L’initiative sonne comme un appel à l’unité et la solidarité nationales. Le pouvoir brasse large et dénonce tout à la fois les attaques visant le pays, son intégrité territoriale, son honorabilité suite à l’éclatement de l’affaire Pegasus qui a éclaboussé le Royaume et l’instrumentalisation qui serait faite de la situation des Droits de l’homme au Maroc.

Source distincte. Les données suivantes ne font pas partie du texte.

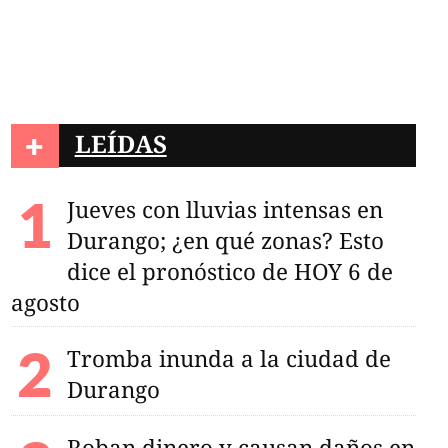
+
LEÍDAS
Jueves con lluvias intensas en
Durango; ¿en qué zonas? Esto
dice el pronóstico de HOY 6 de
agosto
Tromba inunda a la ciudad de
Durango
Roban dinero y causan daños en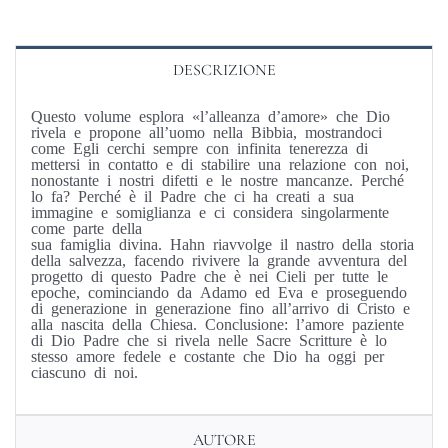
DESCRIZIONE
Questo volume esplora «l’alleanza d’amore» che Dio
rivela e propone all’uomo nella Bibbia, mostrandoci
come Egli cerchi sempre con infinita tenerezza di
mettersi in contatto e di stabilire una relazione con noi,
nonostante i nostri difetti e le nostre mancanze. Perché
lo fa? Perché è il Padre che ci ha creati a sua
immagine e somiglianza e ci considera singolarmente
come parte della
sua famiglia divina. Hahn riavvolge il nastro della storia
della salvezza, facendo rivivere la grande avventura del
progetto di questo Padre che è nei Cieli per tutte le
epoche, cominciando da Adamo ed Eva e proseguendo
di generazione in generazione fino all’arrivo di Cristo e
alla nascita della Chiesa. Conclusione: l’amore paziente
di Dio Padre che si rivela nelle Sacre Scritture è lo
stesso amore fedele e costante che Dio ha oggi per
ciascuno di noi.
AUTORE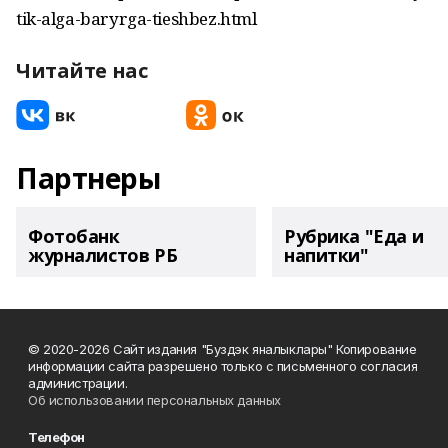
tik-alga-baryrga-tieshbez.html
Читайте нас
Партнеры
Фотобанк
Рубрика "Еда и
журналистов РБ
напитки"
© 2020-2026 Сайт издания "Буздэк яналыклары" Копирование
информации сайта разрешено только с письменного согласия
администрации.
Об использовании персональных данных
Телефон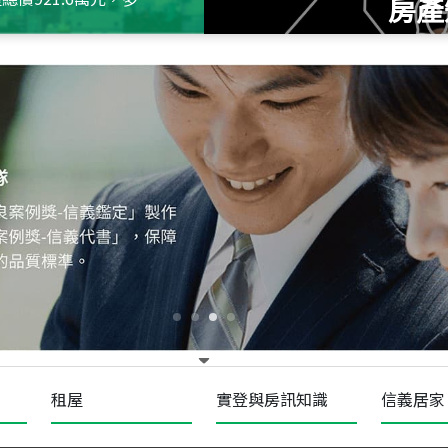
房產
115
年
07
月 成交
十泉十美
台北市北投區光明路
115
年
07
月 成交
四維天廈
新竹市新竹市四維路
115
年
07
月 成交
菁英典藏
新竹市新竹市慈祥路
租屋
實登與房訊知識
信義居家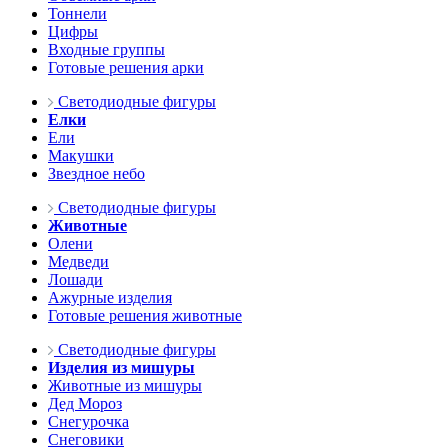
Тоннели
Цифры
Входные группы
Готовые решения арки
Светодиодные фигуры
Елки
Ели
Макушки
Звездное небо
Светодиодные фигуры
Животные
Олени
Медведи
Лошади
Ажурные изделия
Готовые решения животные
Светодиодные фигуры
Изделия из мишуры
Животные из мишуры
Дед Мороз
Снегурочка
Снеговики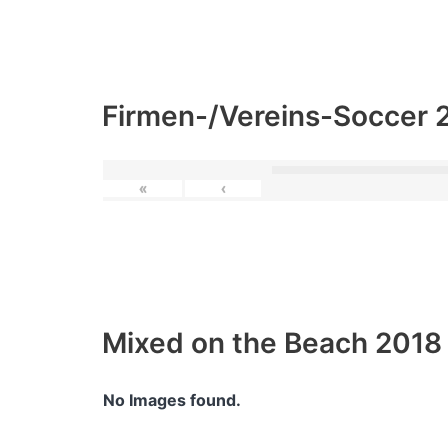
Firmen-/Vereins-Soccer 
«
‹
Mixed on the Beach 2018
No Images found.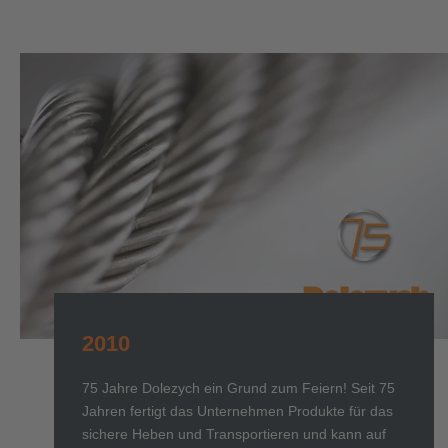
2010
75 Jahre Dolezych ein Grund zum Feiern! Seit 75
Jahren fertigt das Unternehmen Produkte für das
sichere Heben und Transportieren und kann auf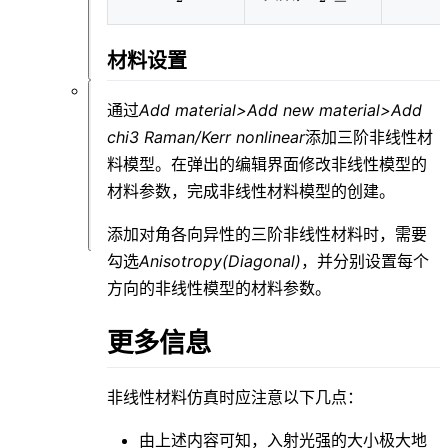
\geq0
类
问
题
材料设置
通过
Add material>Add new material>Add
软
件
chi3 Raman/Kerr nonlinear
添加三阶非线性材
仿
料模型。在弹出的编辑界面修改非线性模型的
真
类
材料参数，完成非线性材料模型的创建。
问
题
添加对角各向异性的三阶非线性材料时，需要
勾选
Anisotropy(Diagonal)
，并分别设置每个
方向的非线性模型的材料参数。
更多信息
非线性材料仿真时应注意以下几点：
由上述内容可知，入射光强的大小极大地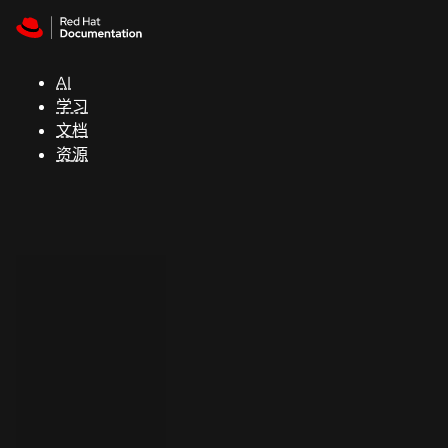
Skip to navigation
Skip to content
支
持
AI
学习
控制台
文档
（Console）
资源
开
发
人
员
开
始
试
用
联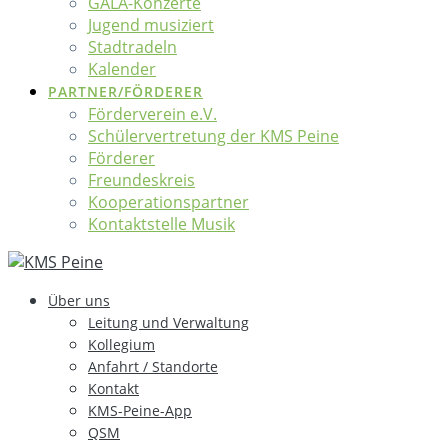
GALA-Konzerte
Jugend musiziert
Stadtradeln
Kalender
PARTNER/FÖRDERER
Förderverein e.V.
Schülervertretung der KMS Peine
Förderer
Freundeskreis
Kooperationspartner
Kontaktstelle Musik
Über uns
Leitung und Verwaltung
Kollegium
Anfahrt / Standorte
Kontakt
KMS-Peine-App
QSM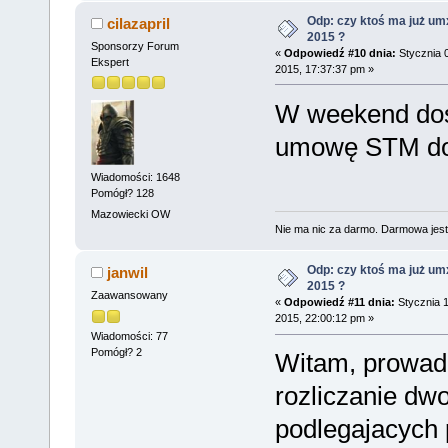
Odp: czy ktoś ma już um
cilazapril
2015 ?
Sponsorzy Forum
«
Odpowiedź #10 dnia:
Stycznia 
Ekspert
2015, 17:37:37 pm »
W weekend do
umowę STM do
Wiadomości: 1648
Pomógł? 128
Mazowiecki OW
Nie ma nic za darmo. Darmowa jest 
Odp: czy ktoś ma już um
janwil
2015 ?
Zaawansowany
«
Odpowiedź #11 dnia:
Stycznia 1
2015, 22:00:12 pm »
Wiadomości: 77
Pomógł? 2
Witam, prowadz
rozliczanie dw
podlegajacych 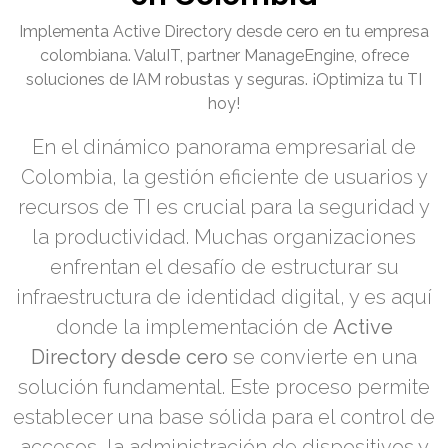
Implementa Active Directory desde cero en tu empresa
colombiana. ValuIT, partner ManageEngine, ofrece
soluciones de IAM robustas y seguras. ¡Optimiza tu TI
hoy!
En el dinámico panorama empresarial de
Colombia, la gestión eficiente de usuarios y
recursos de TI es crucial para la seguridad y
la productividad. Muchas organizaciones
enfrentan el desafío de estructurar su
infraestructura de identidad digital, y es aquí
donde la implementación de
Active
Directory desde cero
se convierte en una
solución fundamental. Este proceso permite
establecer una base sólida para el control de
accesos, la administración de dispositivos y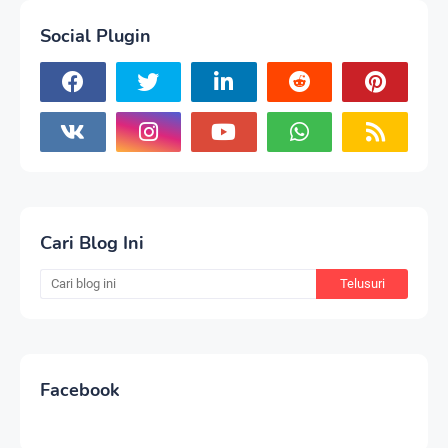
Social Plugin
Cari Blog Ini
Facebook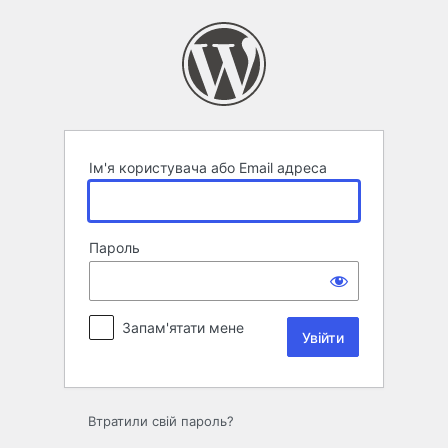
Увійти
Ім'я користувача або Email адреса
Пароль
Запам'ятати мене
Втратили свій пароль?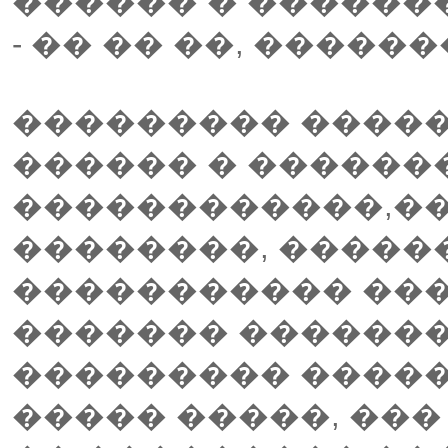
������ � �������
- �� �� ��, ������
��������� �����
������ � ������
������������,�
��������, �����
����������� ��
������� �������
��������� ����
����� �����, ��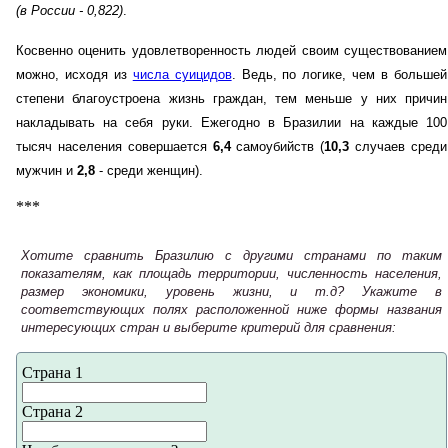
(в России - 0,822)
.
Косвенно оценить удовлетворенность людей своим существованием
можно, исходя из
числа суицидов
. Ведь, по логике, чем в большей
степени благоустроена жизнь граждан, тем меньше у них причин
накладывать на себя руки. Ежегодно в Бразилии на каждые 100
тысяч населения совершается
6,4
самоубийств (
10,3
случаев среди
мужчин и
2,8
- среди женщин).
***
Хотите сравнить Бразилию с другими странами по таким
показателям, как площадь территории, численность населения,
размер экономики, уровень жизни, и т.д? Укажите в
соответствующих полях расположенной ниже формы названия
интересующих стран и выберите критерий для сравнения:
Страна 1
Страна 2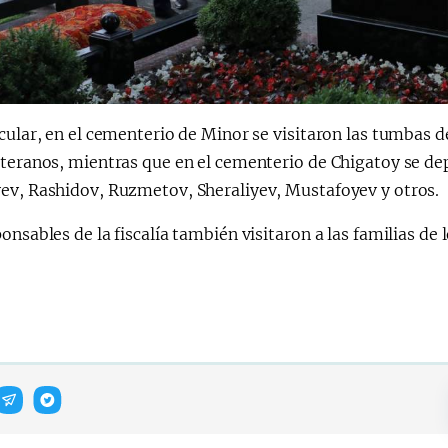
icular, en el cementerio de Minor se visitaron las tumba
teranos, mientras que en el cementerio de Chigatoy se de
ev, Rashidov, Ruzmetov, Sheraliyev, Mustafoyev y otros.
onsables de la fiscalía también visitaron a las familias de 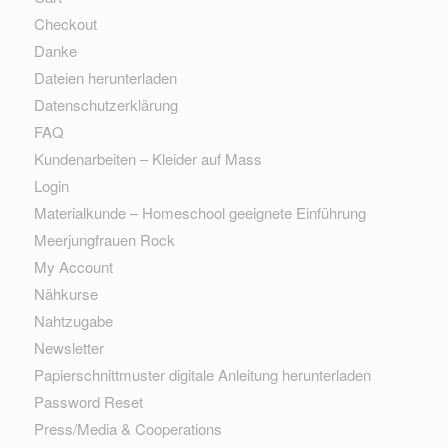
Checkout
Danke
Dateien herunterladen
Datenschutzerklärung
FAQ
Kundenarbeiten – Kleider auf Mass
Login
Materialkunde – Homeschool geeignete Einführung
Meerjungfrauen Rock
My Account
Nähkurse
Nahtzugabe
Newsletter
Papierschnittmuster digitale Anleitung herunterladen
Password Reset
Press/Media & Cooperations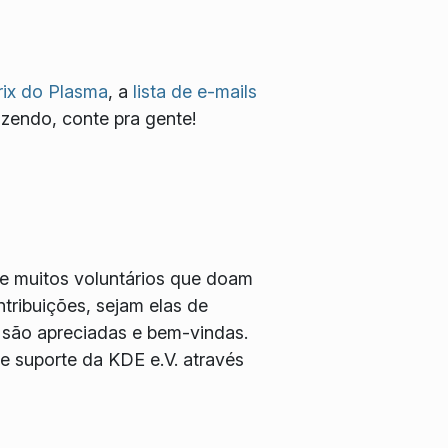
ix do Plasma
, a
lista de e-mails
azendo, conte pra gente!
e muitos voluntários que doam
tribuições, sejam elas de
 são apreciadas e bem-vindas.
 suporte da KDE e.V. através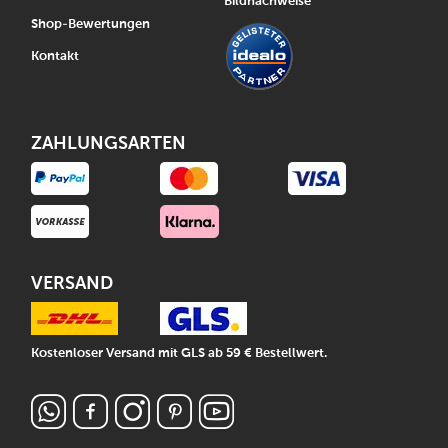
Bildnachweise
Shop-Bewertungen
Kontakt
ZAHLUNGSARTEN
VERSAND
Kostenloser Versand mit GLS ab 59 € Bestellwert.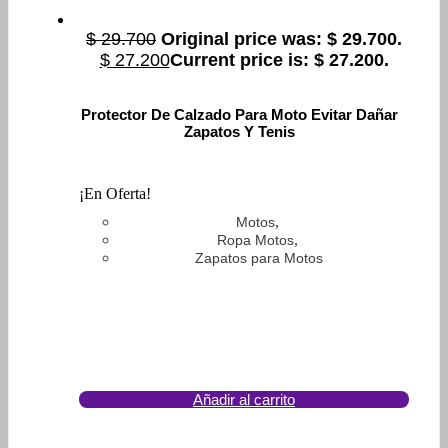
$
29.700
Original price was: $ 29.700.
$
27.200
Current price is: $ 27.200.
Protector De Calzado Para Moto Evitar Dañar
Zapatos Y Tenis
¡En Oferta!
,
Motos
,
Ropa Motos
Zapatos para Motos
Añadir al carrito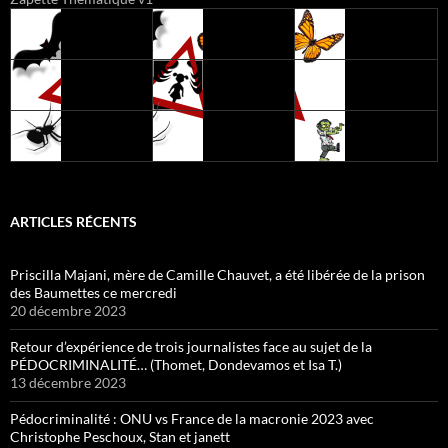
ARTICLES RÉCENTS
Priscilla Majani, mère de Camille Chauvet, a été libérée de la prison
des Baumettes ce mercredi
20 décembre 2023
Retour d’expérience de trois journalistes face au sujet de la
PÉDOCRIMINALITÉ… (Thomet, Dondevamos et Isa T.)
13 décembre 2023
Pédocriminalité : ONU vs France de la macronie 2023 avec
Christophe Peschoux, Stan et janett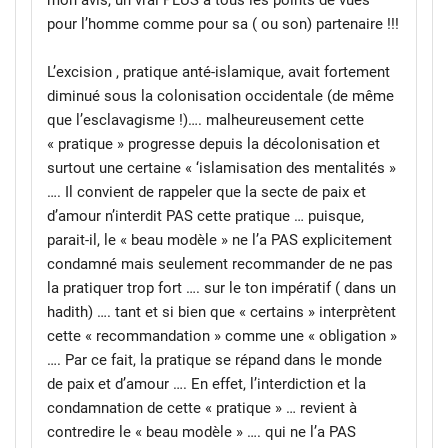
mon avis, un vrai PLUS à tous les points de vues
pour l’homme comme pour sa ( ou son) partenaire !!!
L’excision , pratique anté-islamique, avait fortement
diminué sous la colonisation occidentale (de même
que l’esclavagisme !)…. malheureusement cette
« pratique » progresse depuis la décolonisation et
surtout une certaine « ‘islamisation des mentalités »
…. Il convient de rappeler que la secte de paix et
d’amour n’interdit PAS cette pratique … puisque,
parait-il, le « beau modèle » ne l’a PAS explicitement
condamné mais seulement recommander de ne pas
la pratiquer trop fort …. sur le ton impératif ( dans un
hadith) …. tant et si bien que « certains » interprètent
cette « recommandation » comme une « obligation »
…. Par ce fait, la pratique se répand dans le monde
de paix et d’amour …. En effet, l’interdiction et la
condamnation de cette « pratique » … revient à
contredire le « beau modèle » …. qui ne l’a PAS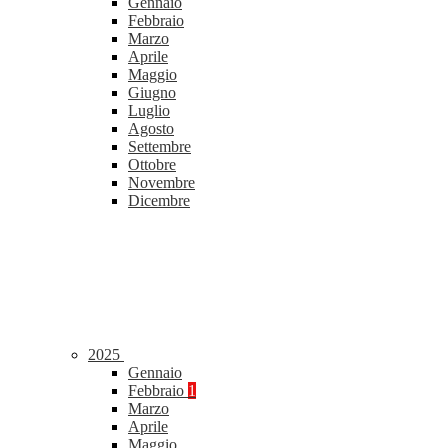
Gennaio
Febbraio
Marzo
Aprile
Maggio
Giugno
Luglio
Agosto
Settembre
Ottobre
Novembre
Dicembre
2025
Gennaio
Febbraio
1
Marzo
Aprile
Maggio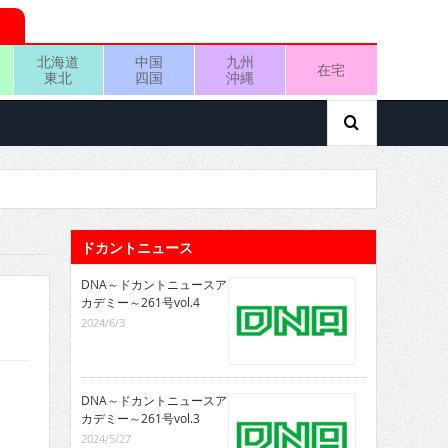
北海道
中国
九州
在宅
東北
四国
沖縄
ドカントニュース
DNA～ドカントニュースア
カデミー～261号vol.4
2024/6/3
DNA～ドカントニュースア
カデミー～261号vol.3
2024/5/27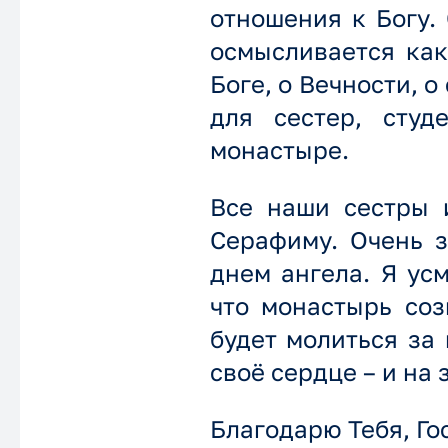
отношения к Богу.
осмысливается как
Боге, о Вечности, 
для сестер, студ
монастыре.
Все наши сестры 
Серафиму. Очень з
днем ангела. Я ус
что монастырь соз
будет молиться за 
своё сердце – и на 
Благодарю Тебя, Го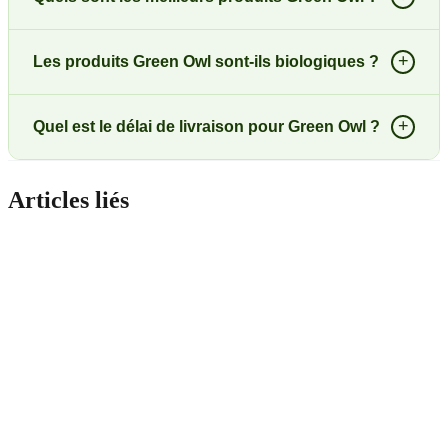
+
Les produits Green Owl sont-ils biologiques ?
+
Quel est le délai de livraison pour Green Owl ?
Articles liés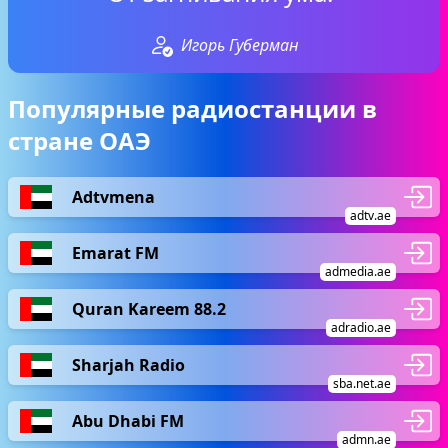
Игорь Губерман
Популярные радиостанции в
стране ОАЭ
Adtvmena
adtv.ae
Emarat FM
admedia.ae
Quran Kareem 88.2
adradio.ae
Sharjah Radio
sba.net.ae
Abu Dhabi FM
admn.ae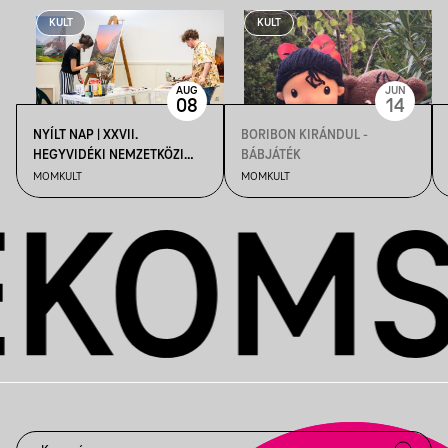
KULT
KULT
AUG
JUN
08
14
NYÍLT NAP | XXVII.
BORIBON KIRÁNDUL -
HEGYVIDÉKI NEMZETKÖZI
BÁBJÁTÉK
MŰVÉSZTELEP
MOMKULT
MOMKULT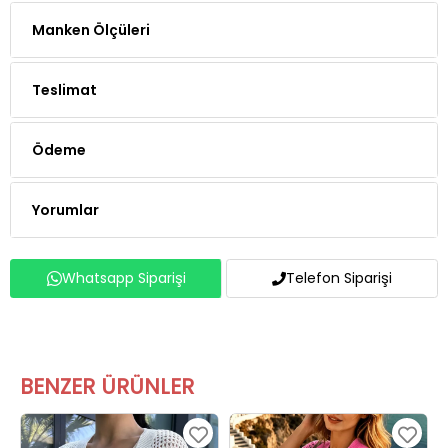
Teslimat
Ödeme
Yorumlar
Whatsapp Siparişi
Telefon Siparişi
BENZER ÜRÜNLER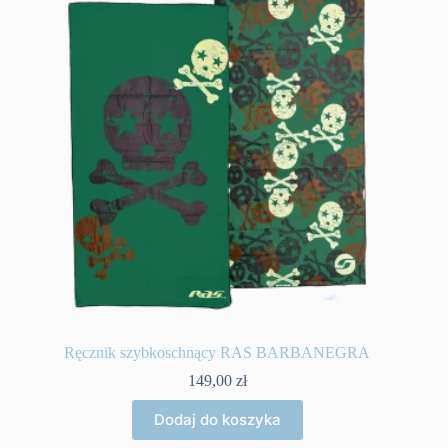
Ręcznik szybkoschnący RAS BARBANEGRA
149,00
zł
Dodaj do koszyka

Rabat est donc décidé à faire feu de tout bois avant une tempête diplomatico-judiciaire dont le contrecoup risque d’être assez difficile à encaisser pour le régime qui, outre leurs implications internationales, doit veiller à ce que les éventuelles condamnations externes ne viennent pas perturber le fragile équilibre politique interne construit après la normalisation des relations diplomatiques avec Israël ; une décision qui suscite régulièrement des réactions de contestation où se retrouvent aussi bien des militants d’extrême gauche que des segments issus de milieux conservateurs.
Les protestations de l’exécutif s’avérant impuissantes à contenir une fronde largement partagée par les députés européens à la suite de la révélation des premiers éléments d’un scandale de corruption – dans lequel sont impliqués le Maroc et le Qatar – que les principaux leaders du Vieux continent considèrent comme une atteinte directe dirigée contre « la démocratie européenne » ( Voir ADN-MED du 20 Janvier 2023 ), les dirigeants marocains décident d’en appeler au peuple pour faire front et face devant des développements politiques qui peuvent sérieusement mettre à mal le statut de partenaire privilégié de l’UE, longtemps envié en Afrique, qu’avaient accordé les institutions européennes au Maroc.
Il s’agit donc, via les deux chambres du Parlement, d’entrainer l’ensemble de la communauté nationale marocaine derrière le gouvernement quand arrivera le temps des conclusions des enquêtes européennes que les médias belges, dont le pays est en charge des investigations, annoncent déjà comme particulièrement accablantes pour Rabat.